9.1 Zoals de Afdeling bestuursrechtspraak van de Raad van State heeft overwogen in haar uitspraak van 27 juli 2011 nr. 201011589/1/H2 (LJN: BR 3264) bestaat geen recht op een voorschot kinderopvangtoeslag indien geen sprake is van een overeenkomst als bedoeld in artikel 52 van de Wet Kinderopvang (Wko). Die overeenkomst dient ingevolge artikel 11, derde lid, aanhef en onder c, van de Regeling Wet kinderopvang in ieder geval de gegevens te bevatten als de te betalen prijs per uur, en indien van toepassing, de bemiddelingskosten, naam, geboortedatum, adres, postcode en woonplaats van het kind, het aantal uren gastouderopvang per kind per jaar, evenals de duur van de overeenkomst.

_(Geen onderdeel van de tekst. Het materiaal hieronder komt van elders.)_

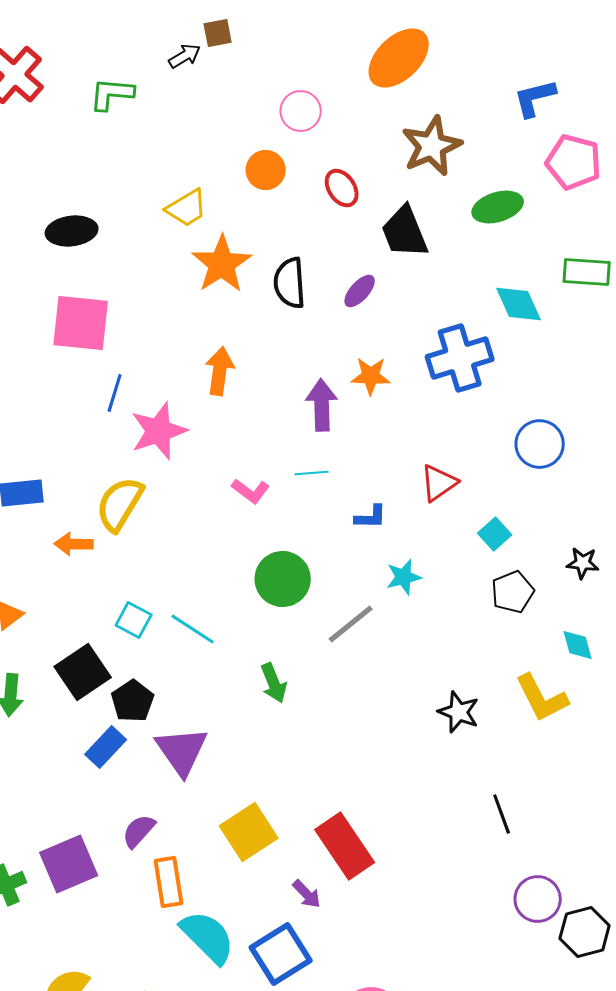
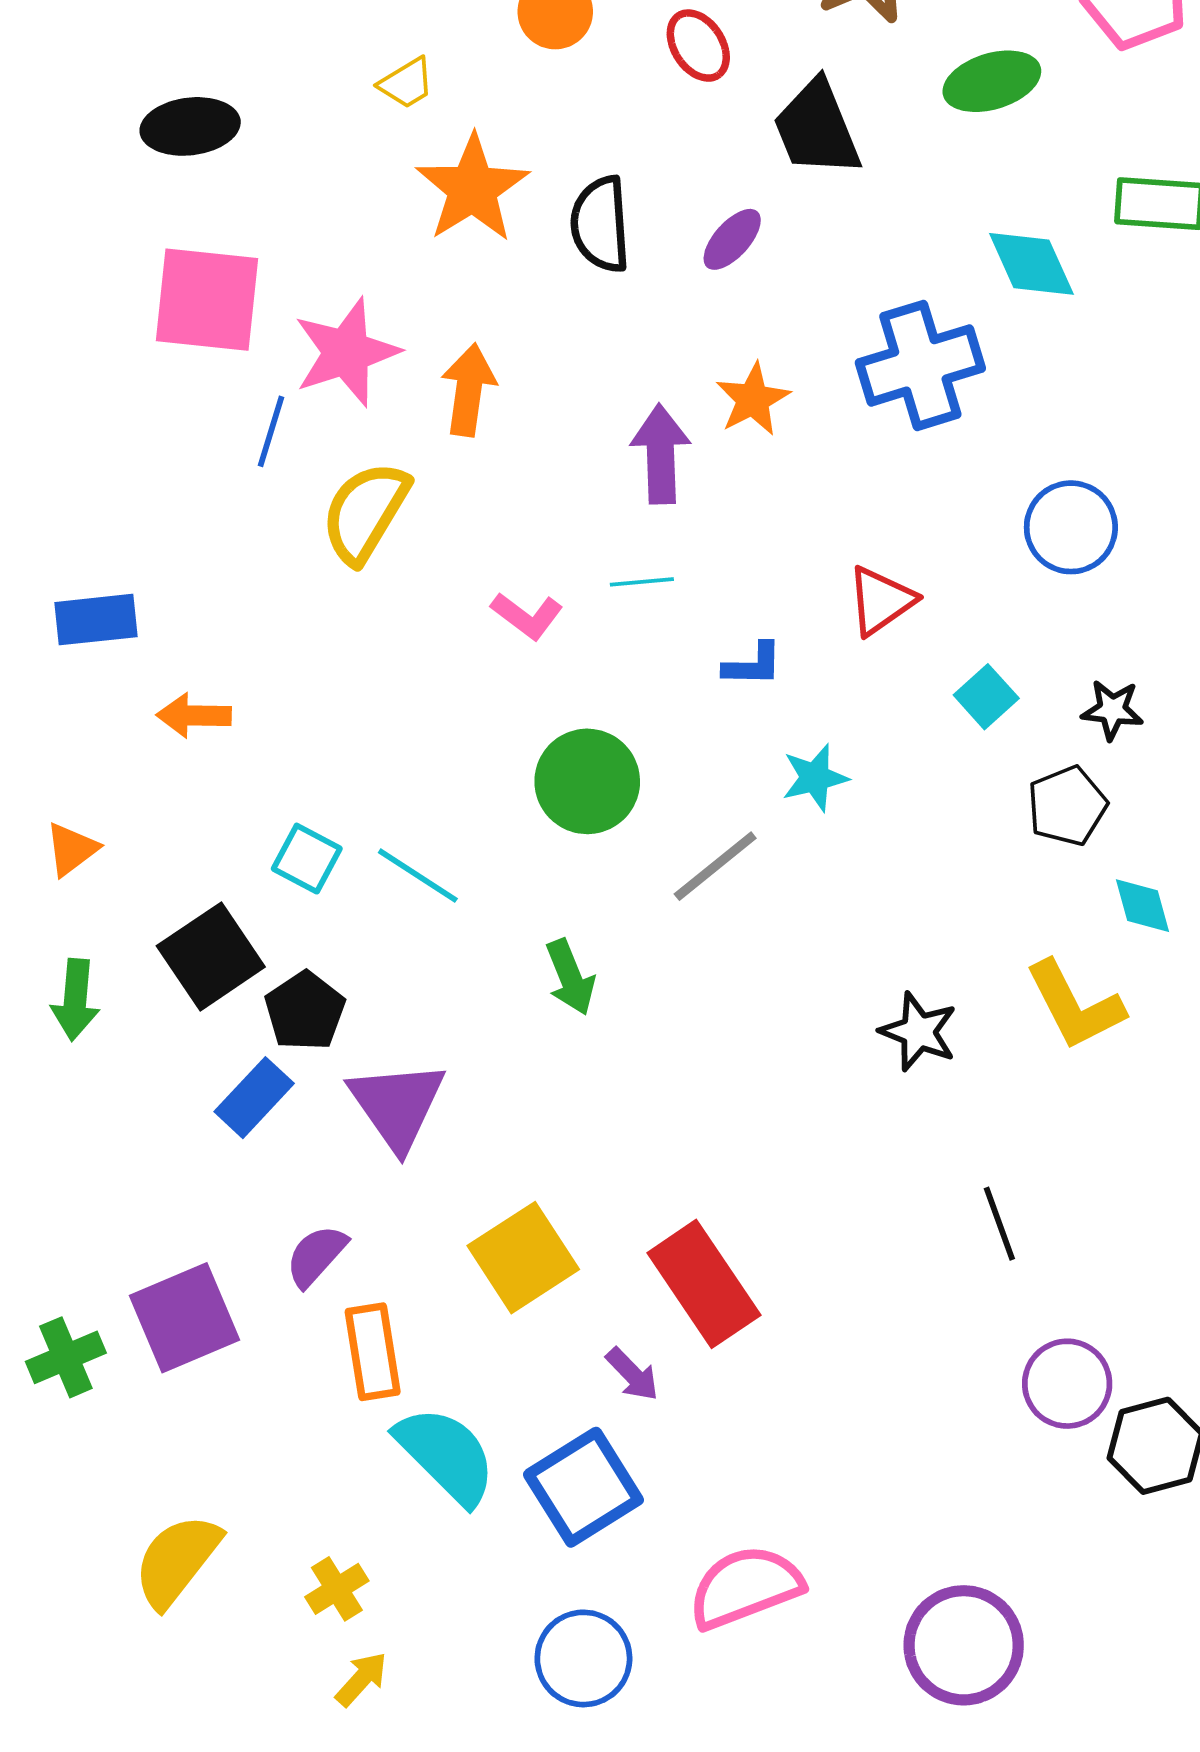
yellow trapezoid: (187, 208) -> (407, 83), size x0.7
orange star: (371, 376) -> (753, 399), turned -30
pink star: (159, 431) -> (346, 352), moved
yellow semicircle: (120, 504) -> (365, 512), moved
black star: (583, 563) -> (1112, 710), moved
black pentagon: (513, 592) -> (1067, 806), moved

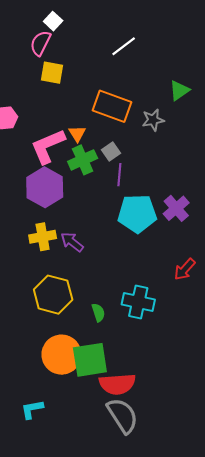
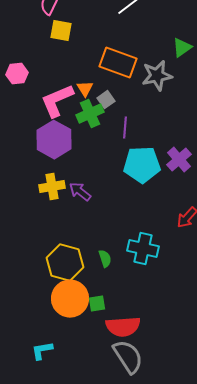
gray star: (153, 120) -> (157, 76), size x1.4
gray square: (111, 152) -> (106, 100), moved
yellow hexagon: (53, 295) -> (65, 263), moved
green square: (90, 360) -> (97, 304), size x0.5

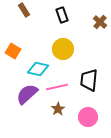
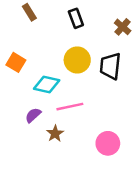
black trapezoid: (89, 80) -> (110, 66), moved
purple semicircle: (27, 94) -> (33, 115), size x0.6
brown star: (58, 109) -> (55, 134), moved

9.2Verweerder heeft het standpunt ingenomen dat de in bezwaar en beroep overgelegde overeenkomsten niet voldoen aan de vereisten zoals gesteld in de Regeling. Daaruit blijkt niet het aantal opvanguren per kind per jaar, de te betalen uurprijs, het adres van het kind en de duur van de overeenkomst.
9.3 Eiseres heeft bij de toeslagregeling een overeenkomst tussen het gastouderbureau en gastouder van 13 januari 2009 overgelegd, welke overeenkomst alleen is ondertekend door de gastouder. Eiseres heeft in bezwaar drie overeenkomsten van 21 december 2008 overgelegd, te weten een overeenkomst tussen het gastouderbureau en de gastouder, een overeenkomst tussen het gastouderbureau en de vraagouder en een overeenkomst tussen de vraagouders en gastouders. Deze overeenkomsten zijn ook in beroep overgelegd.
9.4De rechtbank is van oordeel dat de in bezwaar overgelegde overeenkomsten van
21 december 2008 in onderlinge samenhang bezien voldoende schriftelijke vastlegging vormen van de overeenkomst inzake gastouderopvang nu alle gegevens daarin zijn terug te vinden.